Kejati Banten mengungkapkan, dugaan korupsi tersebut terjadi pada jasa layanan pengangkutan dan pengelolaan sampah pada tahun anggaran 2024. Nilai kontrak anggarannya mencapai kisaran Rp75,9 miliar.
Riko Noviantoro, Peneliti kebijakan publik IDP-LP
(Institute for Development of Policy and Local Partnership) berpendapat, menurutnya pengungkapan tersebut tidak hanya peran Kejati Banten, ada peran Kejari Tangsel sebagai satu kesatuan.
“Jadi, terkait pengungkapan kasus korupsi memang diatur pendekatan kewilayahan. Hanya saja hal tersebut diberi makna sebagai satu kesatuan. Artinya, Kejati bisa saja menemukan kasus di daerah Kejari yang kemudian dikordinasikan untuk proses pengungkapan kasus.
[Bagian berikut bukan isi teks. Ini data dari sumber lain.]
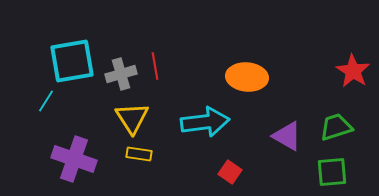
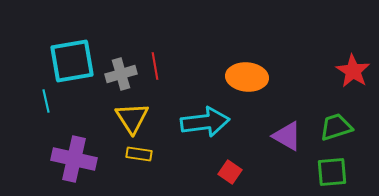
cyan line: rotated 45 degrees counterclockwise
purple cross: rotated 6 degrees counterclockwise
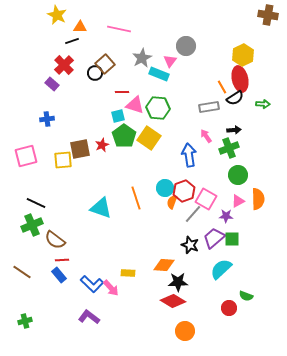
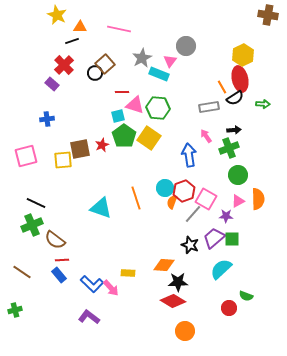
green cross at (25, 321): moved 10 px left, 11 px up
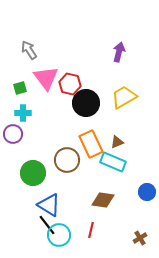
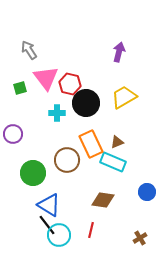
cyan cross: moved 34 px right
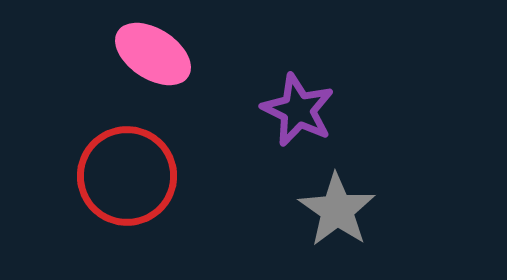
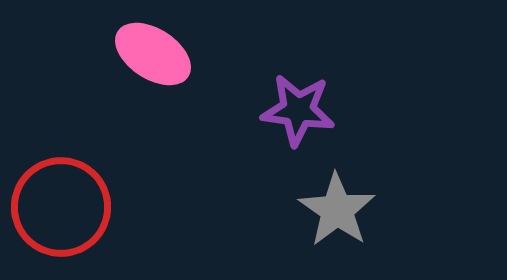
purple star: rotated 18 degrees counterclockwise
red circle: moved 66 px left, 31 px down
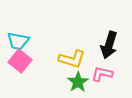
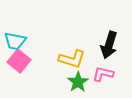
cyan trapezoid: moved 3 px left
pink square: moved 1 px left
pink L-shape: moved 1 px right
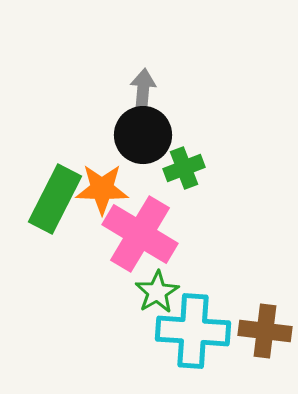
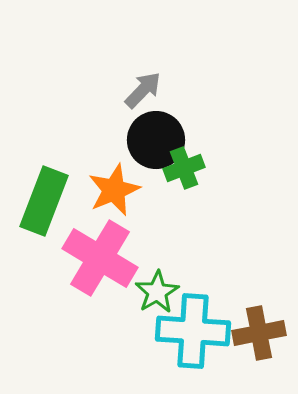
gray arrow: rotated 39 degrees clockwise
black circle: moved 13 px right, 5 px down
orange star: moved 12 px right, 1 px down; rotated 24 degrees counterclockwise
green rectangle: moved 11 px left, 2 px down; rotated 6 degrees counterclockwise
pink cross: moved 40 px left, 24 px down
brown cross: moved 6 px left, 2 px down; rotated 18 degrees counterclockwise
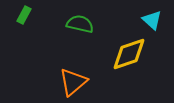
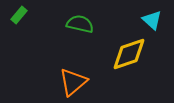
green rectangle: moved 5 px left; rotated 12 degrees clockwise
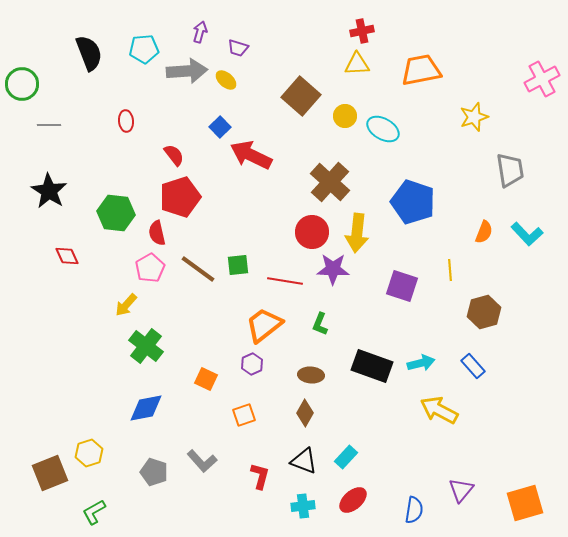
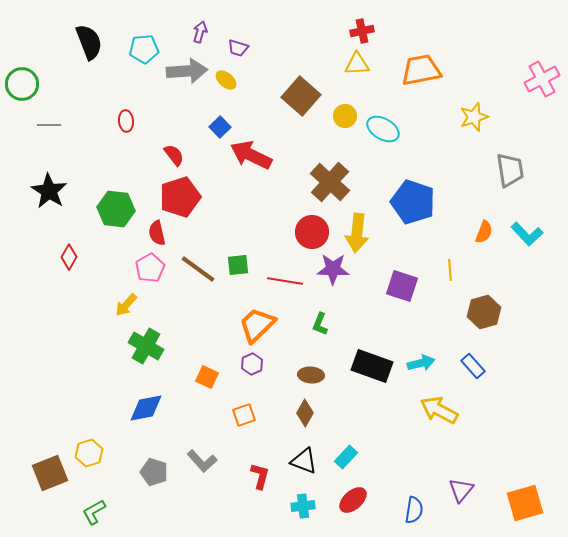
black semicircle at (89, 53): moved 11 px up
green hexagon at (116, 213): moved 4 px up
red diamond at (67, 256): moved 2 px right, 1 px down; rotated 55 degrees clockwise
orange trapezoid at (264, 325): moved 7 px left; rotated 6 degrees counterclockwise
green cross at (146, 346): rotated 8 degrees counterclockwise
orange square at (206, 379): moved 1 px right, 2 px up
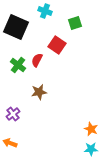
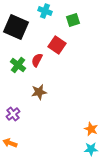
green square: moved 2 px left, 3 px up
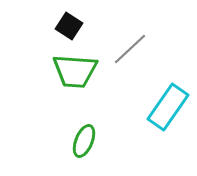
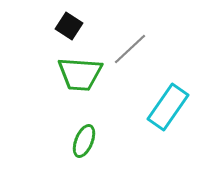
green trapezoid: moved 5 px right, 3 px down
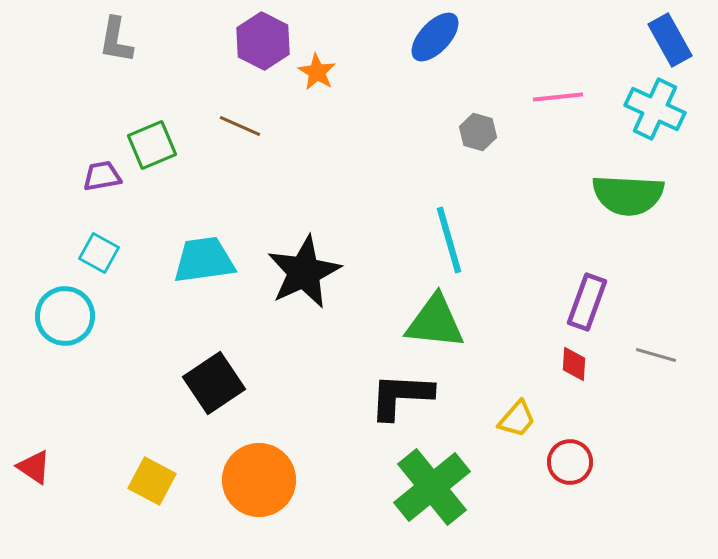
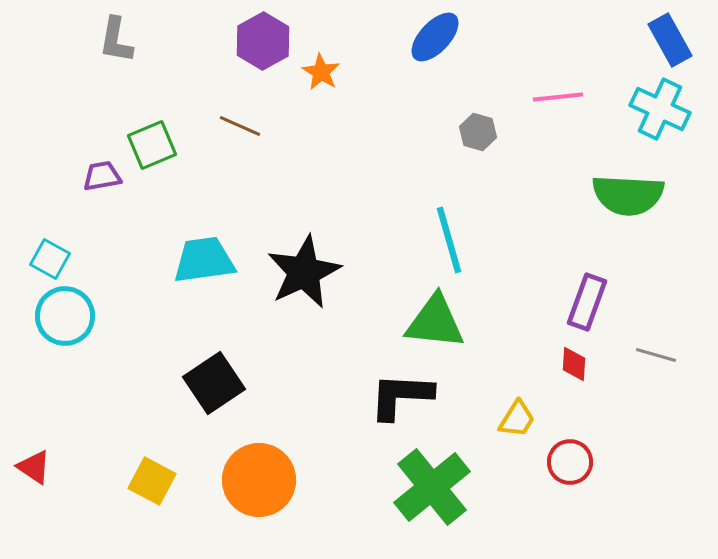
purple hexagon: rotated 4 degrees clockwise
orange star: moved 4 px right
cyan cross: moved 5 px right
cyan square: moved 49 px left, 6 px down
yellow trapezoid: rotated 9 degrees counterclockwise
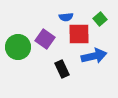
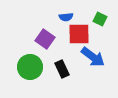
green square: rotated 24 degrees counterclockwise
green circle: moved 12 px right, 20 px down
blue arrow: moved 1 px left, 1 px down; rotated 50 degrees clockwise
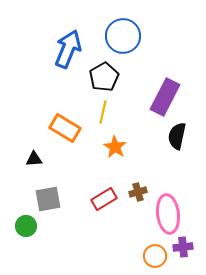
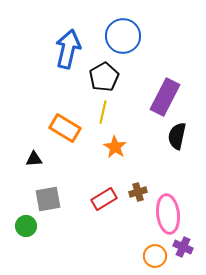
blue arrow: rotated 9 degrees counterclockwise
purple cross: rotated 30 degrees clockwise
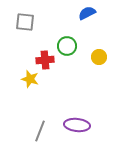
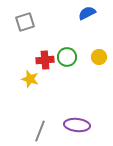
gray square: rotated 24 degrees counterclockwise
green circle: moved 11 px down
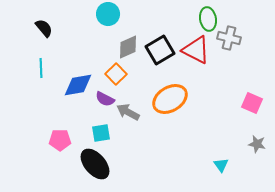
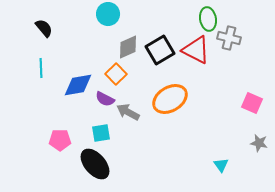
gray star: moved 2 px right, 1 px up
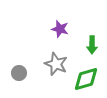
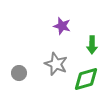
purple star: moved 2 px right, 3 px up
Hal ini tertuang pada Pasal 5 ayat (2) Peraturan Kejaksaan No.3/2024 tentang organisasi dan tata kerja,” kata Riko, saat di konfirmasi oleh wartawan melalui sambungan WhatsAppnya (7/2/2025)
Dikatakan Riko, menurutnya dalam hal pengungkapan keterlibatan kedinasan pengawas internal Inspektorat Tangsel di harapkan aktif membantu penyidikan yang di lakukan oleh Kejati Banten.
“Inspektorat ini adalah lembaga pengawas internal yang dikenal sebagai sistem pengawasan internal pemerintahan (SPIP) yang berfungsi pencegahan dan perbaikan. Dapat memberikan pendidikan yang sifatnya administrasi. Jika ada dugaan pidana maka diserahkan pada kejaksaan,” terangnya
Tidak hanya Kejari dan Inspektorat Tangsel. Riko juga berharap Ombudsman ikut serta dalam mengawal kasus tersebut hingga tuntas. Namun, lembaga tersebut masih di nilai pasif.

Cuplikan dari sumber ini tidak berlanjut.